Les projets de centrales électriques alimentées au bois, comme celui de Tonnerre ou celui de Gardanne (encore plus délirant) menacent réellement l’avenir des forêts et contribueront à aggraver le réchauffement climatique.

La culture de tomates sous serres et le réchauffement climatique :

Le ministère de la transition écologique et solidaire a publié en 2018, dans le cadre du plan climat, une affiche expliquant qu’ « une tomate produite sous serre chauffée a des impacts jusqu’à 20 fois supérieurs à une tomate produite localement en saison ».

En effet, non seulement, il faut de l’énergie pour chauffer les serres, mais les intrants permettant cette culture hors sol sur un substrat de laine de roche sont en grande partie issus du pétrole et la concentration des unités de production entraîne la circulation de camions.

Par ailleurs, ces cultures industrielles sont actuellement sérieusement menacées par un virus (le ToBRFV) qui entraîne la destruction totale des cultures dans les serres contaminées. Sa diffusion dans les serres françaises a commencé en Bretagne fin 2019.

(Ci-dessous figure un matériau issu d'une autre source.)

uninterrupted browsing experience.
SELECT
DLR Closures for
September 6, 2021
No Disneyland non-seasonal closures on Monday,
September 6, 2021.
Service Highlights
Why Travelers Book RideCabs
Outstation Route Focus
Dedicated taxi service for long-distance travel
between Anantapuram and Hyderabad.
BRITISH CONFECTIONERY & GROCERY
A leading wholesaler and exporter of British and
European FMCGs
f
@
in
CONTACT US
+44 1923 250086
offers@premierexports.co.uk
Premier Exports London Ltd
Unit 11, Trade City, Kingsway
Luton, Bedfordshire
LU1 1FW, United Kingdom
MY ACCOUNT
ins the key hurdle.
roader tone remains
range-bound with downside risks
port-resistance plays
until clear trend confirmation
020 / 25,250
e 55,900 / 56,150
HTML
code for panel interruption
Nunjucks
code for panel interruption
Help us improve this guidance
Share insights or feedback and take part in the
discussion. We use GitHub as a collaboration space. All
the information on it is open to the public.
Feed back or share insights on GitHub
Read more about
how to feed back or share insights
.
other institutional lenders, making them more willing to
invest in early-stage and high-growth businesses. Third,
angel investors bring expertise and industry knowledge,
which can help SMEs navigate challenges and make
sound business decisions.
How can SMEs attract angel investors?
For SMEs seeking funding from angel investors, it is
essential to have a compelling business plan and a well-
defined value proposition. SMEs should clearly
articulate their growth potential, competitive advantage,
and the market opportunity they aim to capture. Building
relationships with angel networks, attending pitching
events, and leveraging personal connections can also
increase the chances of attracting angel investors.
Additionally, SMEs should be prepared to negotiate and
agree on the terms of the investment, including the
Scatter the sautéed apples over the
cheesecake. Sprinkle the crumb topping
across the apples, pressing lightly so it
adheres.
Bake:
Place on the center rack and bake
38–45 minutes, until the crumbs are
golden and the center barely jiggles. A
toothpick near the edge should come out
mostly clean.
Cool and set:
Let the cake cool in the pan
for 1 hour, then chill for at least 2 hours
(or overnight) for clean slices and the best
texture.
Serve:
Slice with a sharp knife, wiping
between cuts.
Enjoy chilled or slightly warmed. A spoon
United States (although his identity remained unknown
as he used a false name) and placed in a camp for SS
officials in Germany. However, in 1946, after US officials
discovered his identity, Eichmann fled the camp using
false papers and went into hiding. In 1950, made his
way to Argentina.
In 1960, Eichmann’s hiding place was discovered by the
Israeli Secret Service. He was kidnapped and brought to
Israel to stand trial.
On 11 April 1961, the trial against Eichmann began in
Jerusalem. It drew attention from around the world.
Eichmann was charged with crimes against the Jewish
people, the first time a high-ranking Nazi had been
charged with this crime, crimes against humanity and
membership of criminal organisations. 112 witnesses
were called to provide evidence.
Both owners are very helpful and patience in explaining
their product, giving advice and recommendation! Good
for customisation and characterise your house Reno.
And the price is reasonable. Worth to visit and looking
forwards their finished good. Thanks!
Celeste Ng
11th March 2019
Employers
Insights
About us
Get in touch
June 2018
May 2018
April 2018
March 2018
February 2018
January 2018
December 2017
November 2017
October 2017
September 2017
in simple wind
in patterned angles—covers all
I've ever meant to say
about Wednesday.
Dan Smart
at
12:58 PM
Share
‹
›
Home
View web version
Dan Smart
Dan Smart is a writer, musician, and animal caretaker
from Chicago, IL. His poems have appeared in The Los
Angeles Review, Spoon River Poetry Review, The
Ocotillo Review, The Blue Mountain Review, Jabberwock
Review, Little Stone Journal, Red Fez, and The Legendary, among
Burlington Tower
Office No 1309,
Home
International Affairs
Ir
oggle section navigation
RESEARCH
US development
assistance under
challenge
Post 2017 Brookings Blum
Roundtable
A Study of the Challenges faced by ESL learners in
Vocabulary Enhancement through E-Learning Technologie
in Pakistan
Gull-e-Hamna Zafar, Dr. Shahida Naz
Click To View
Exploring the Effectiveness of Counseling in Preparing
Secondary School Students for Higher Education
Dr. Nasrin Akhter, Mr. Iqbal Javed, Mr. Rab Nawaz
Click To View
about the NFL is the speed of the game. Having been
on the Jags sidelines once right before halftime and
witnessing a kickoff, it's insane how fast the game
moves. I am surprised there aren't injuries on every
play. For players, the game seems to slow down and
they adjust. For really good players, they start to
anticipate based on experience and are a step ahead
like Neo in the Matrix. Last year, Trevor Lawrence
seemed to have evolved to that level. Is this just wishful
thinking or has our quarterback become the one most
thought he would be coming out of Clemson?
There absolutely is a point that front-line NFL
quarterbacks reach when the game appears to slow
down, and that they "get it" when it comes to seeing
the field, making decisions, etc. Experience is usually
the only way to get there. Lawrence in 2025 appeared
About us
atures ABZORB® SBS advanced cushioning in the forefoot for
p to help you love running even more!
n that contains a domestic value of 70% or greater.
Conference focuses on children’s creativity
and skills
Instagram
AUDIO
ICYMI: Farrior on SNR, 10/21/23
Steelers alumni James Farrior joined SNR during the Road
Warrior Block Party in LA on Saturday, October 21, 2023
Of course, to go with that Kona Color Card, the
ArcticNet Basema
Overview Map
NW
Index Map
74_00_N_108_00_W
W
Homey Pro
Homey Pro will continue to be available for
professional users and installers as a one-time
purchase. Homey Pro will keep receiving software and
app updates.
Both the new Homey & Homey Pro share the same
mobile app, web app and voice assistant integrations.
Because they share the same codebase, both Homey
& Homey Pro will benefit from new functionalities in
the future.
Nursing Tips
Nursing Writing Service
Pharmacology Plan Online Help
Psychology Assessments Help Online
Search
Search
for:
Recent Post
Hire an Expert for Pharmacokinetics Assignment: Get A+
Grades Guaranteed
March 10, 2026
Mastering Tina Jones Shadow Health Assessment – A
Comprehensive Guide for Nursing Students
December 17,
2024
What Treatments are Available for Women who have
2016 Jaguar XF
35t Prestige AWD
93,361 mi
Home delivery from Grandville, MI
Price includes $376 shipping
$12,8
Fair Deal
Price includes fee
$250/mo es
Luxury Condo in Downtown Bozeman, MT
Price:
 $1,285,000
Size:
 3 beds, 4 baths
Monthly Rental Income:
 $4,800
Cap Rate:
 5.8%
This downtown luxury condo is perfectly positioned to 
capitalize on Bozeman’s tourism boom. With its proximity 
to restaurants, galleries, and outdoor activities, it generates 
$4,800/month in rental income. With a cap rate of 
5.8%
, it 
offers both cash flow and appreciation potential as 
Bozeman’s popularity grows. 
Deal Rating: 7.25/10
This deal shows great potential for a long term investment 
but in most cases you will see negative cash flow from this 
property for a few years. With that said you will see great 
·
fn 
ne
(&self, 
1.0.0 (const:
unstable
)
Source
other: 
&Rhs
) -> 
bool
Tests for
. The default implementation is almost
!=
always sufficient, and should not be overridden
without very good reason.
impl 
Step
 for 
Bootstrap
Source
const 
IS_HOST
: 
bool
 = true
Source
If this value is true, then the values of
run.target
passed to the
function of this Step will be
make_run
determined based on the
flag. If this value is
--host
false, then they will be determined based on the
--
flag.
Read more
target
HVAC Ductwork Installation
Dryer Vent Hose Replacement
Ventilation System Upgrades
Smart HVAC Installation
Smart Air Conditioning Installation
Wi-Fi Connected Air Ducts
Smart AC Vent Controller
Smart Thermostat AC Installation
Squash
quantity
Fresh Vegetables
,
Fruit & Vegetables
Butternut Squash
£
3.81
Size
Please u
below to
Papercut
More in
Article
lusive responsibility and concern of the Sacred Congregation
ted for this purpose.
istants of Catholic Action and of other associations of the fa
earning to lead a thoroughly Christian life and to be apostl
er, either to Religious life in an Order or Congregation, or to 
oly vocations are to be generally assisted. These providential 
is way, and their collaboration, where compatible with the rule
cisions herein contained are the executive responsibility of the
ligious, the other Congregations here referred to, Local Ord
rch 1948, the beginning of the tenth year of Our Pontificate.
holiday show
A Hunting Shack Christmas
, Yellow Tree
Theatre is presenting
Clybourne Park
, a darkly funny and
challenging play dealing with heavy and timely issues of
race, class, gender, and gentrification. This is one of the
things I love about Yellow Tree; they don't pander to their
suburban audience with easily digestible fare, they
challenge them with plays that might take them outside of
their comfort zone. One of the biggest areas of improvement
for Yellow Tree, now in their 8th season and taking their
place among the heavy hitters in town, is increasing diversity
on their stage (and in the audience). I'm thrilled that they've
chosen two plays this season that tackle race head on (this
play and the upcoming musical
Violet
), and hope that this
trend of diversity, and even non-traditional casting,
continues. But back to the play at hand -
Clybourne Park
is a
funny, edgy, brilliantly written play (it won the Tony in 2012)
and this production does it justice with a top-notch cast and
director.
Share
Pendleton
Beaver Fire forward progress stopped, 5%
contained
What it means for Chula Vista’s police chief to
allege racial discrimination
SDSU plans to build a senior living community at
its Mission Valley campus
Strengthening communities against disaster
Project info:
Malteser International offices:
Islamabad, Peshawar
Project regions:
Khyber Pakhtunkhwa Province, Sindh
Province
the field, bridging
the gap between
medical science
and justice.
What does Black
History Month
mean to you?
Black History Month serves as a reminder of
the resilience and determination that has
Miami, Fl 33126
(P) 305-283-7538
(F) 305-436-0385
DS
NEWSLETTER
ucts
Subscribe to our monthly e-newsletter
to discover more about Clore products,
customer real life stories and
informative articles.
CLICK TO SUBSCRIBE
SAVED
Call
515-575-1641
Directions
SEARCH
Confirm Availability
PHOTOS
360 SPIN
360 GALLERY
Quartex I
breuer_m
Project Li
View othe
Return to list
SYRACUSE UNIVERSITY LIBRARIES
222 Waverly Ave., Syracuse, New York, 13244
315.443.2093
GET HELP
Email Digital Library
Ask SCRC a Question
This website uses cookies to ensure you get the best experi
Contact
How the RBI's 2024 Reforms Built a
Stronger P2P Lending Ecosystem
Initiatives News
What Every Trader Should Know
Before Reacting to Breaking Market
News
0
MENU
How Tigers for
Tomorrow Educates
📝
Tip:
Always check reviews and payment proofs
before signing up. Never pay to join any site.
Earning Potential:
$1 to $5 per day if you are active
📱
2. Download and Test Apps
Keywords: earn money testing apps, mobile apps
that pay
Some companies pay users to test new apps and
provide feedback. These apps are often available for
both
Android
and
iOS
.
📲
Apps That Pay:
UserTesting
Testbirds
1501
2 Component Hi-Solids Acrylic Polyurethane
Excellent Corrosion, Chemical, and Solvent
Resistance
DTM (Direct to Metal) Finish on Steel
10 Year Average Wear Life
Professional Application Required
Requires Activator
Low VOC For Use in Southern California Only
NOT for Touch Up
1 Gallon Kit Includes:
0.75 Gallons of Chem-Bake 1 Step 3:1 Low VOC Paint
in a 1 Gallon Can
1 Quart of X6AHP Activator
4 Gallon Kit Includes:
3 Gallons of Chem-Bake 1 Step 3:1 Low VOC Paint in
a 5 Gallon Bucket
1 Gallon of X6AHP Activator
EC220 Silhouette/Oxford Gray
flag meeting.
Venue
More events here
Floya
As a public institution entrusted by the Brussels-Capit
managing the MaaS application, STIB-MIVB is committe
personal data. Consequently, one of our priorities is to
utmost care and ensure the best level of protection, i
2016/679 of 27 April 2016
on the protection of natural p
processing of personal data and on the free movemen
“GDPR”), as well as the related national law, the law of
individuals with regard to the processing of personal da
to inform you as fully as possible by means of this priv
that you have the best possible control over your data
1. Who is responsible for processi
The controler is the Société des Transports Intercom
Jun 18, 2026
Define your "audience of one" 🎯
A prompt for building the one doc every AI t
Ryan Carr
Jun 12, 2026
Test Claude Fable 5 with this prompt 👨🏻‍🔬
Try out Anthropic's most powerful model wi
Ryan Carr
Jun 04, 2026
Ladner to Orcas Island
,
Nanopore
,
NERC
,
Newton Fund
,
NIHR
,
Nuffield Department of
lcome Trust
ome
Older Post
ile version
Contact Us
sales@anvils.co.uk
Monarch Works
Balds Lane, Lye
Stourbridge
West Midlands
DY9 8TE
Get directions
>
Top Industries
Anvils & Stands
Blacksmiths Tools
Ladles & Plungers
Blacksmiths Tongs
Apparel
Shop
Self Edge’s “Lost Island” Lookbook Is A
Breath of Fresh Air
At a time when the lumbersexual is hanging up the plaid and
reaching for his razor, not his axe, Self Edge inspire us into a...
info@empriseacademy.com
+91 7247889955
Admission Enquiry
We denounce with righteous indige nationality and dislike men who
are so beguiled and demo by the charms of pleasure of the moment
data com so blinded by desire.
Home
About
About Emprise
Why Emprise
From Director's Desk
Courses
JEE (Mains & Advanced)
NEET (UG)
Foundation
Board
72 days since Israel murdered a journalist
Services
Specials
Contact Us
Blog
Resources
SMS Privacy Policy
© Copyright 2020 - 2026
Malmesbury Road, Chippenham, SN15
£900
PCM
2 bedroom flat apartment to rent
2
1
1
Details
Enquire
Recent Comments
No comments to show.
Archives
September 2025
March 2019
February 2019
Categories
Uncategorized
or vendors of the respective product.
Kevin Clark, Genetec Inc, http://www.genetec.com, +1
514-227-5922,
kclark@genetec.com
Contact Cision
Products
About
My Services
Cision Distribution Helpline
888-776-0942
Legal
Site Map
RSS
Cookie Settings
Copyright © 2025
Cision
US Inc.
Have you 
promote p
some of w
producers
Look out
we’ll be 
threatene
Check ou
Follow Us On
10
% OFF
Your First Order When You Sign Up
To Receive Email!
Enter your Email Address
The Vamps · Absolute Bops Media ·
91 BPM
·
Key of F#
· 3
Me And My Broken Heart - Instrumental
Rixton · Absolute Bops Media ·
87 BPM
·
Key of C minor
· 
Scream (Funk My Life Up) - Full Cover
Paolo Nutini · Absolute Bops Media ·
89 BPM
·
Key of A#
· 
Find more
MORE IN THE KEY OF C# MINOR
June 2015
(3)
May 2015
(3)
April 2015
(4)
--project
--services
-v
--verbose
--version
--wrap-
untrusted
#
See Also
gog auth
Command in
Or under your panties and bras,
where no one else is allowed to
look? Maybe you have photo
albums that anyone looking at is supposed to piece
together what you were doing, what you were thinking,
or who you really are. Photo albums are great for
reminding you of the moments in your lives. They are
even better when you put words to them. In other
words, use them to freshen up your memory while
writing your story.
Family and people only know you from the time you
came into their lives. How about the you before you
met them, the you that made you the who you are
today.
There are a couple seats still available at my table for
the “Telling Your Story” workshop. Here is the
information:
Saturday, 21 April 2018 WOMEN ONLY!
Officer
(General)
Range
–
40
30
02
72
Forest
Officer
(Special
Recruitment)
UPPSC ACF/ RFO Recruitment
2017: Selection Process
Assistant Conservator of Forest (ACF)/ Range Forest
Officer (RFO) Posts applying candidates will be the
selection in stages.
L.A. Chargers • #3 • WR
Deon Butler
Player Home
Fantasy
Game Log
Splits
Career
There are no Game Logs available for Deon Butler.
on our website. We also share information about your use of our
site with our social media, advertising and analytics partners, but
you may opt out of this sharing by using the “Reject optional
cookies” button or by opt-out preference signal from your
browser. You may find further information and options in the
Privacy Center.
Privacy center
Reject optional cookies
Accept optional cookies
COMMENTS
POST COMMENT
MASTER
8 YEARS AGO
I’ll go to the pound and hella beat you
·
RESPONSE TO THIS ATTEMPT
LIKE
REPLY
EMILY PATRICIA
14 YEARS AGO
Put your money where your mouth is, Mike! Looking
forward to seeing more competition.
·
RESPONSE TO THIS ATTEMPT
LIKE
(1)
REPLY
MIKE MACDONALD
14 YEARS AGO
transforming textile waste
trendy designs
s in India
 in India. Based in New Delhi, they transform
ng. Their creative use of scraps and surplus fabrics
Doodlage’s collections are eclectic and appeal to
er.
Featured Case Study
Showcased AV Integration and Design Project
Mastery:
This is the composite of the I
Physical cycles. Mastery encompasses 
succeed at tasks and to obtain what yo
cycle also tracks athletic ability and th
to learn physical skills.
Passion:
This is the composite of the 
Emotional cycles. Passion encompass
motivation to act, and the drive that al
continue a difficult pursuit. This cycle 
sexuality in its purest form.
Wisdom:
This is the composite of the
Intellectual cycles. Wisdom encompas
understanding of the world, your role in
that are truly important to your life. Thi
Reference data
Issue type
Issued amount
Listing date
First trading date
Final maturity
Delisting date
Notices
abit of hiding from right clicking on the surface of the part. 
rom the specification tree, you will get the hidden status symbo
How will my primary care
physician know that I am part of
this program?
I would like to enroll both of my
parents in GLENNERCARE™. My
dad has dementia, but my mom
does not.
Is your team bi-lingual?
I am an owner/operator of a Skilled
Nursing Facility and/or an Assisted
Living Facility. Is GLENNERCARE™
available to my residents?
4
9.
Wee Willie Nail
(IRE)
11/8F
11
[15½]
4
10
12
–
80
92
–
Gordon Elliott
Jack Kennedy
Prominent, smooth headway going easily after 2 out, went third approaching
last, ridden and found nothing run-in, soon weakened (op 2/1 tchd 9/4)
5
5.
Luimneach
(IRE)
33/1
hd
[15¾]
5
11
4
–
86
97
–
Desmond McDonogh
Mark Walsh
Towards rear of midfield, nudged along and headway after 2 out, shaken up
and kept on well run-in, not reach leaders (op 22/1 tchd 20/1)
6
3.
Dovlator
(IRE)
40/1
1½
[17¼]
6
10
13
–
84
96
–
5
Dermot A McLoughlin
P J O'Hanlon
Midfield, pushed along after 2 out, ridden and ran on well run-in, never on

Encourager la consommation de ces tomates industrielles en multipliant les unités de production concourt à émettre encore plus de gaz à effet de serre et à aggraver la dégradation du climat.

La disponibilité de l’eau et le règlement climatique :

Les cultures hors sol nécessitent de grandes quantités d’eau. Pour le projet de Tonnerre, les besoins annuels sont évalués à 80 000 m3 ( c’est-à-dire la consommation annuelle de plus de 1000 personnes), avec des pointes à 80 m3/heure en été, Or, depuis plusieurs années, les épisodes de sécheresse se multiplient et le préfet de l’Yonne prend des arrêtés pour limiter la consommation d’eau. Le Tonnerrois n’y échappe pas, le bassin Armançon-amont a été placé en situation de crise le 22 août 2019.

Le BRGM, Bureau de recherches géologiques et minières, publie tous les mois un document de bilan sur les nappes phréatiques. Sur celui de début septembre 2019, on pouvait lire : « Les nappes des alluvions et cailloutis de Bourgogne, des alluvions et des couloirs fluvioglaciaires du Rhône amont et moyen, sont fortement impactées par les faibles précipitations tombées en 2018 et 2019. Les niveaux sont orientés à la baisse et restent bas à très bas. Certains points connaissent leurs niveaux les plus bas pour un mois d’août. ».

Les météorologues prévoient la multiplication et l’amplification de ces phénomènes dans les années à venir.

Face au dérèglement climatique et à la multiplication des épisodes de canicule et de sécheresse, un projet aussi consommateur d’eau peut fragiliser la disponibilité de la ressource pour les Tonnerrois.